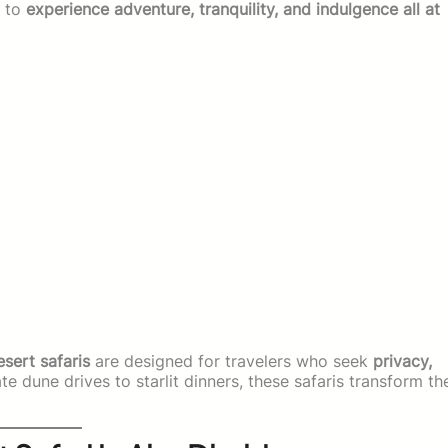
y to
experience adventure, tranquility, and indulgence all at
esert safaris
are designed for travelers who seek
privacy,
te dune drives to starlit dinners, these safaris transform th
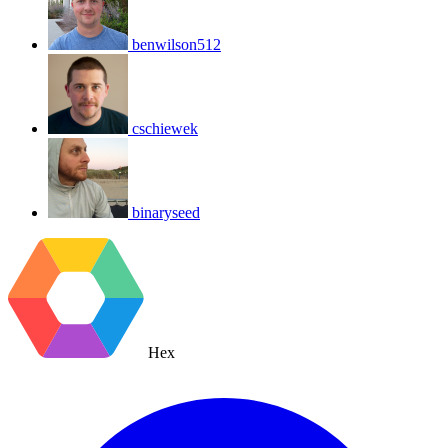
benwilson512
cschiewek
binaryseed
Hex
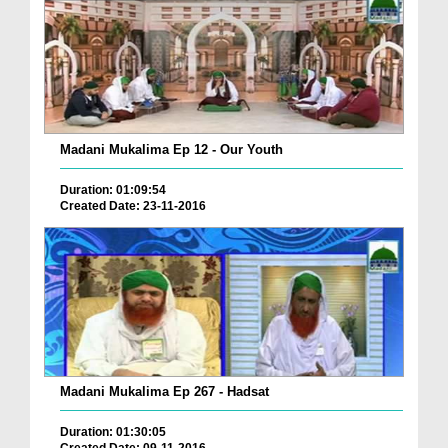
Madani Mukalima Ep 12 - Our Youth
Duration: 01:09:54
Created Date: 23-11-2016
Madani Mukalima Ep 267 - Hadsat
Duration: 01:30:05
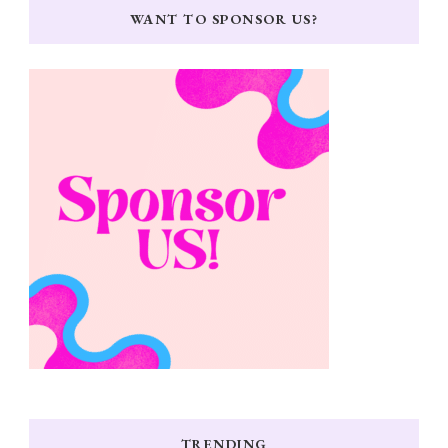
WANT TO SPONSOR US?
TRENDING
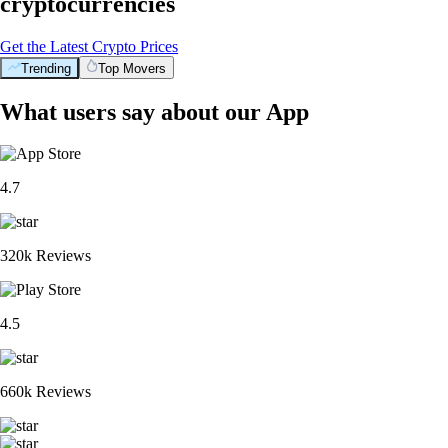
cryptocurrencies
Get the Latest Crypto Prices
Trending
Top Movers
What users say about our App
4.7
320k Reviews
4.5
660k Reviews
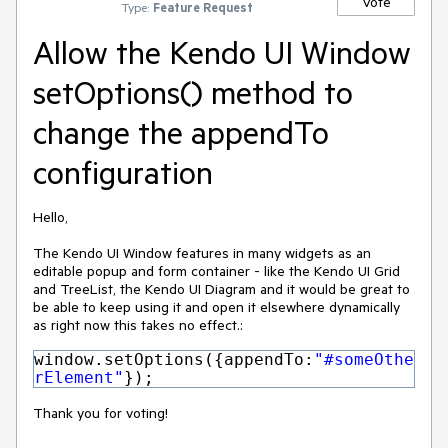
Vote
Type:
Feature Request
Allow the Kendo UI Window
setOptions() method to
change the appendTo
configuration
Hello,
The Kendo UI Window features in many widgets as an
editable popup and form container - like the Kendo UI Grid
and TreeList, the Kendo UI Diagram and it would be great to
be able to keep using it and open it elsewhere dynamically
as right now this takes no effect.:
window.setOptions({appendTo:
"#someOthe
rElement"
});
Thank you for voting!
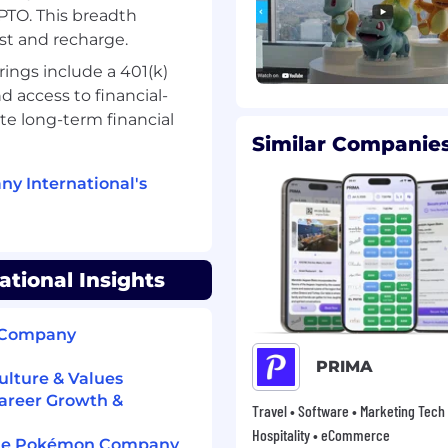
TO. This breadth
st and recharge.
ols and test operational
s.
ings include a 401(k)
 access to financial-
te long-term financial
 to document and refine
Similar Companies
 controls.
y International's
nt professional
nt level of expertise.
ional Insights
nce, or related
n Company
nting and control
PRIMA
lture & Values
areer Growth &
Travel • Software • Marketing Tech 
 processes preferred.
Hospitality • eCommerce
 The Pokémon Company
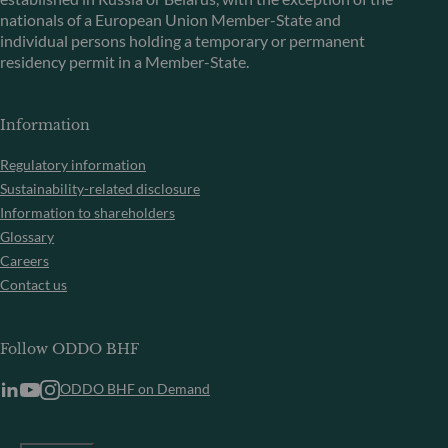
nationals of a European Union Member-State and
individual persons holding a temporary or permanent
residency permit in a Member-State.
Information
Regulatory information
Sustainability-related disclosure
Information to shareholders
Glossary
Careers
Contact us
Follow ODDO BHF
ODDO BHF on Demand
--
BRIEF: Report every line of the entries that carries the word "setOptions".

ANSWER AREA:
setOptions() method to
window.setOptions({appendTo:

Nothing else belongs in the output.